In a population-based cohort study among 1972 mother-child pairs, hemoglobin and ferritin were measured in early pregnancy (<18 weeks) and categorized into anemia (hemoglobin<11 g/dL), elevated hemoglobin (hemoglobin≥13.2 g/dL), iron deficiency (ferritin<15 μg/L), and iron overload (ferritin>150 μg/L). At 10 years of age, cardiac MRI was performed to measure right and left cardiac outcomes of function (ventricular end-diastolic volume (RVEDV and LVEDV) and ejection fraction (RVEF and LVEF)), and structure (left ventricular mass (LVM), and left ventricular mass-to-volume ratio (LMVR)). Results are presented for boys and girls separately and models were adjusted for confounders and multiple testing.

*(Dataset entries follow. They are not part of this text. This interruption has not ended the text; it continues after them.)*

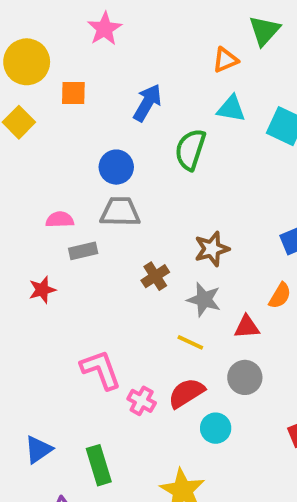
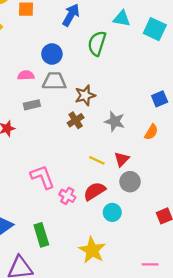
pink semicircle: (60, 220) -> (26, 75), moved
brown star: (212, 249) -> (85, 95), moved
gray star: (204, 300) -> (115, 121), moved
red triangle: (247, 327) -> (122, 159), moved, turned -42

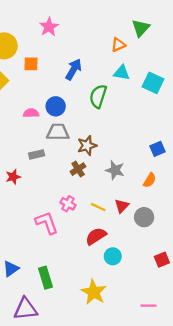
pink semicircle: (26, 75) -> (31, 113), moved
gray circle: (130, 182) -> (144, 217), moved
pink cross: (67, 196) -> (68, 204), moved

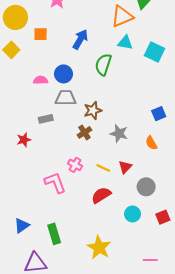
orange triangle: (118, 45) -> (122, 16), size x1.6
orange semicircle: (150, 180) -> (151, 143), turned 120
gray circle: (144, 217) -> (146, 187), moved
cyan circle: (113, 256) -> (133, 214), moved

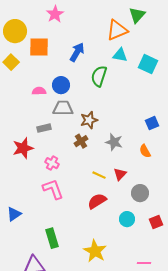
orange square: (41, 34) -> (39, 47), size x1.5
red star: (24, 140) -> (23, 148), size x1.5
pink cross: (75, 165) -> (52, 163), moved
blue triangle: (22, 225) -> (14, 214), moved

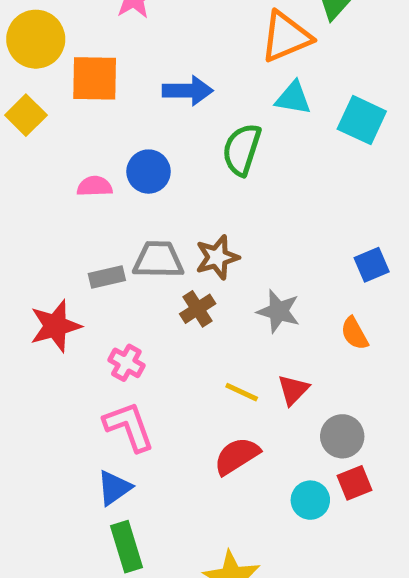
blue arrow: (77, 52) -> (188, 91), turned 60
gray trapezoid: (63, 108) -> (158, 260), moved
blue triangle: (14, 214) -> (114, 488), moved
red square: (156, 222) -> (354, 483), moved

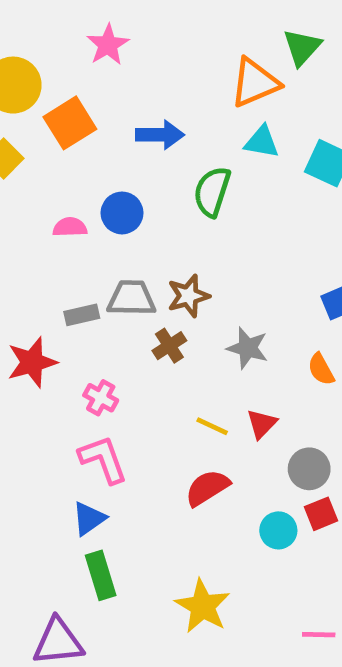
orange square: (95, 78) -> (70, 123), turned -33

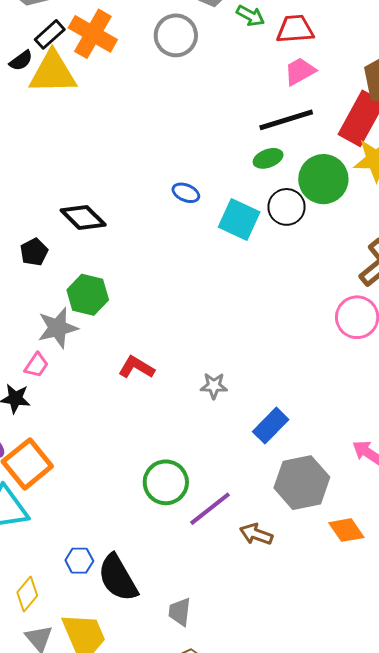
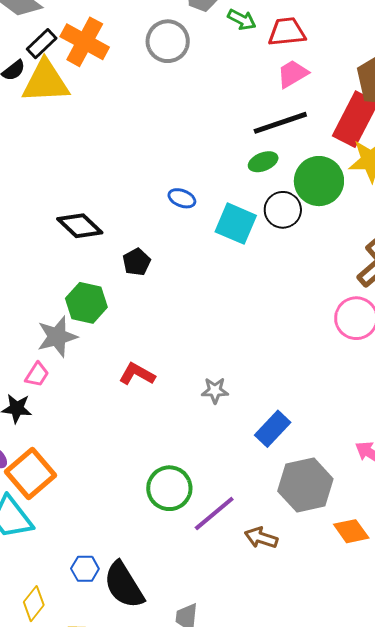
black pentagon: (34, 252) -> (137, 262), moved

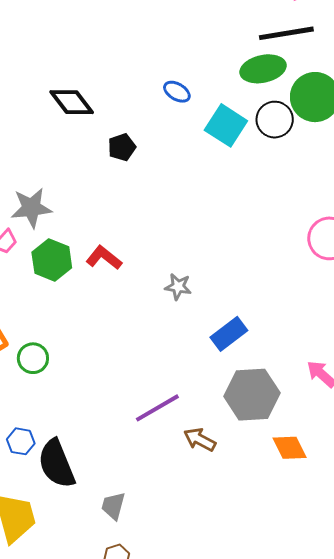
green ellipse: (263, 162) -> (263, 69), size x1.5
green hexagon: (86, 303) -> (52, 260), moved
green circle: (169, 488) -> (33, 358), moved, size x0.7

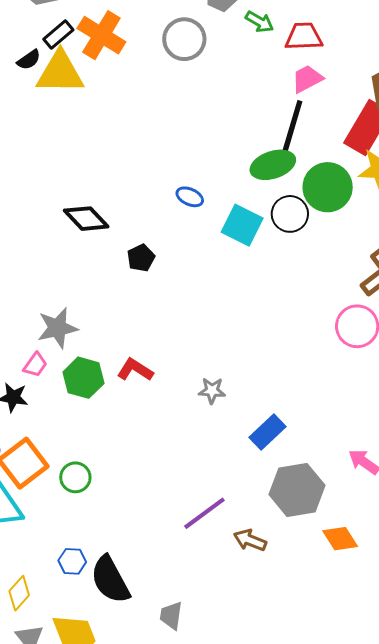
black line: (286, 33) -> (292, 127), turned -58

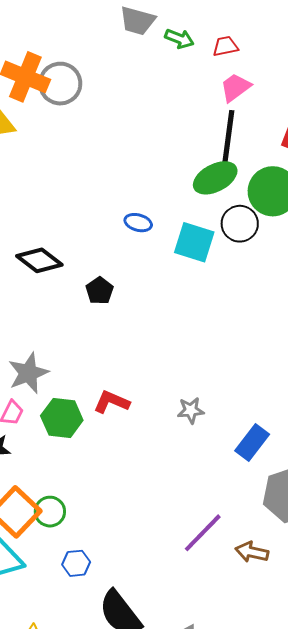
red trapezoid: (304, 36) -> (225, 46), size x0.7
gray circle: (184, 39) -> (60, 84), moved
green circle: (75, 477) -> (50, 512), moved
blue hexagon: (72, 561) -> (76, 563), moved

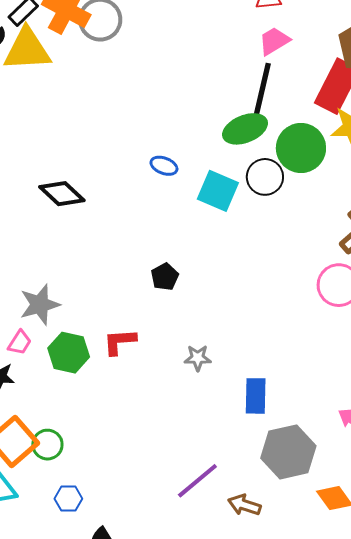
black pentagon: (100, 291) -> (165, 277), moved
red L-shape: (112, 402) -> (120, 342), turned -33
blue rectangle: (252, 443) -> (256, 396), turned -42

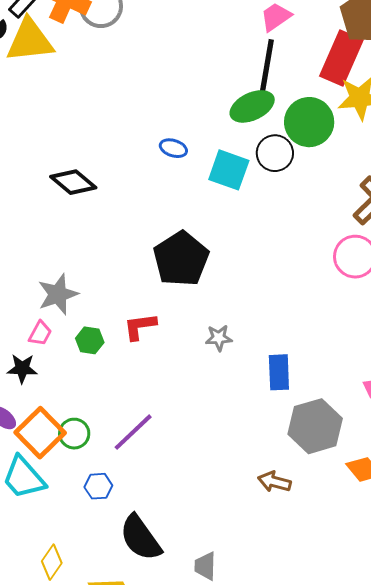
black pentagon: (165, 277) -> (181, 259), size x2.0
green hexagon: (69, 353) -> (90, 340), size x0.7
purple line: (197, 481) -> (133, 432), moved

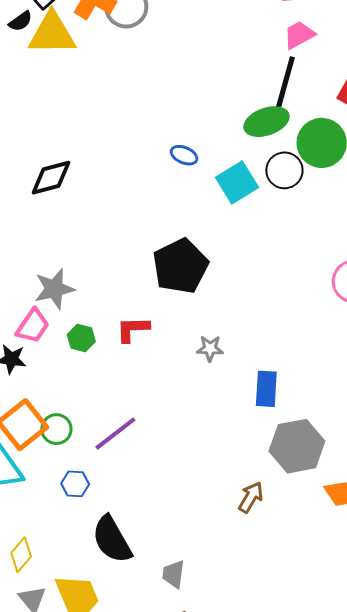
cyan square: (229, 170) -> (237, 182), turned 33
black diamond: (73, 182) -> (51, 178), moved, turned -60
pink trapezoid: (40, 333) -> (33, 326), size x1.4
brown arrow: (274, 482) -> (251, 497), turned 100

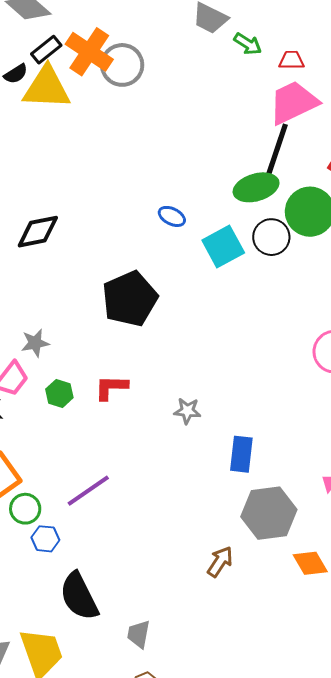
pink trapezoid: (299, 35) -> (293, 103), size x1.6
black pentagon: (180, 266) -> (130, 299), moved
gray star: (54, 289) -> (35, 343), size x0.7
green circle: (56, 429) -> (25, 509), moved

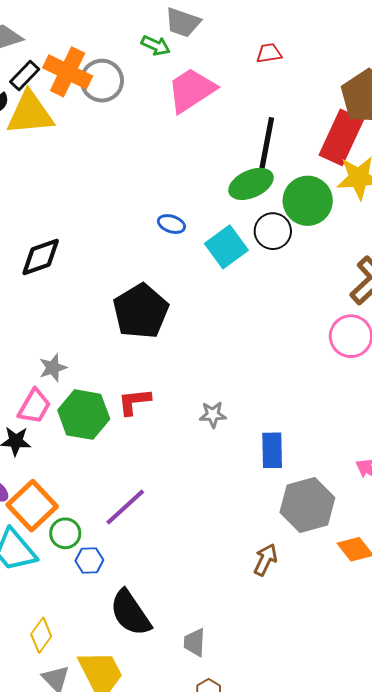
green arrow: (248, 44) -> (156, 45), moved
pink trapezoid: (293, 103) -> (191, 90), moved
green hexagon: (59, 393) -> (84, 415), size x1.8

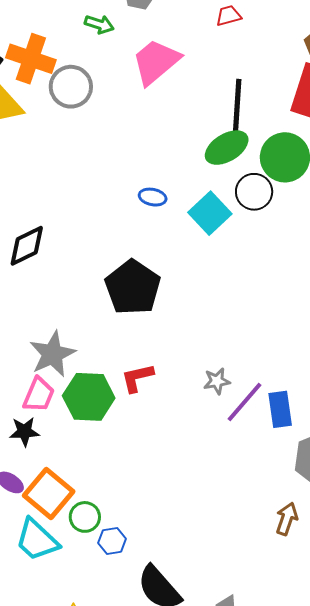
green arrow: (156, 45) -> (99, 24), moved
gray circle: (102, 81) -> (71, 87), moved
gray star: (53, 368) -> (52, 354), size x1.6
purple line: (125, 507) -> (245, 402), moved

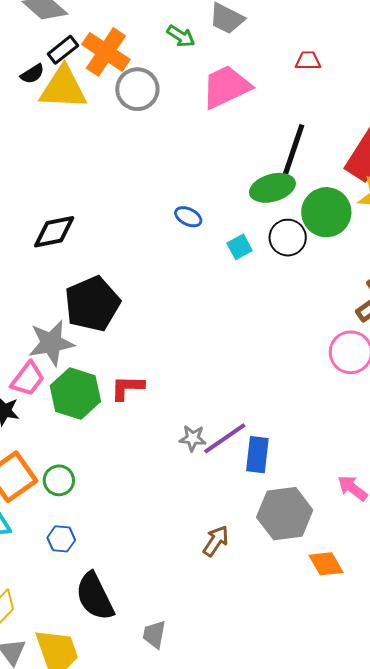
cyan square: (210, 213) -> (240, 247), size x0.6
black pentagon: (133, 287) -> (92, 304), moved
gray star: (217, 381) -> (193, 438), moved
green circle: (85, 517) -> (59, 480), moved
brown arrow: (287, 519) -> (216, 541), moved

In boys, one standard deviation score (SDS) increase in maternal hemoglobin was associated with lower RVEDV and LVEDV (difference (95%CI) -0.10 (-0.17, -0.03) SDS and -0.09 (-0.16, -0.03) SDS, respectively). In boys, maternal anemia, as compared to normal hemoglobin levels, was associated with higher LVEDV (difference 0.34 (0.10, 0.59) SDS). No associations were observed for other cardiac outcomes and for ferritin in boys. No associations were observed in girls.
In boys, dysregulated iron status during early pregnancy might permanently alter cardiovascular RVEDV and LVEDV function. Underlying mechanisms need further study.
铁稳态失调与成年人心脏改变呈性别依赖性相关。孕期铁状态是否对心血管健康有长期影响尚不清楚,且这种关联是否受性别影响也未知。因此,本研究旨在评估孕早期母体铁状态与 10 岁儿童心脏结局的性别特异性关联。
在一项基于人群的队列研究中,纳入了 1972 对母子,在孕早期(<18 周)测量血红蛋白和铁蛋白,并将其分为贫血(血红蛋白<11 g/dL)、血红蛋白升高(血红蛋白≥13.2 g/dL)、缺铁(铁蛋白<15 μg/L)和铁过载(铁蛋白>150 μg/L)。在 10 岁时,进行心脏 MRI 以测量右心和左心功能(右室舒张末期容积(RVEDV 和 LVEDV)和射血分数(RVEF 和 LVEF))和结构(左心室质量(LVM)和左心室质量与容积比(LMVR))。结果分别呈现给男孩和女孩,模型还调整了混杂因素和多重检验。
在男孩中,母亲血红蛋白每增加一个标准差(SDS),RVEDV 和 LVEDV 就会降低(差异为-0.10(-0.17,-0.03)SDS 和-0.09(-0.16,-0.03)SDS)。与正常血红蛋白水平相比,男孩的母亲贫血与更高的 LVEDV 相关(差异为 0.34(0.10,0.59)SDS)。未观察到其他心脏结局和男孩铁蛋白的关联。在女孩中未观察到关联。
在男孩中,孕早期铁稳态失调可能会永久性改变心血管 RVEDV 和 LVEDV 功能。需要进一步研究其潜在机制。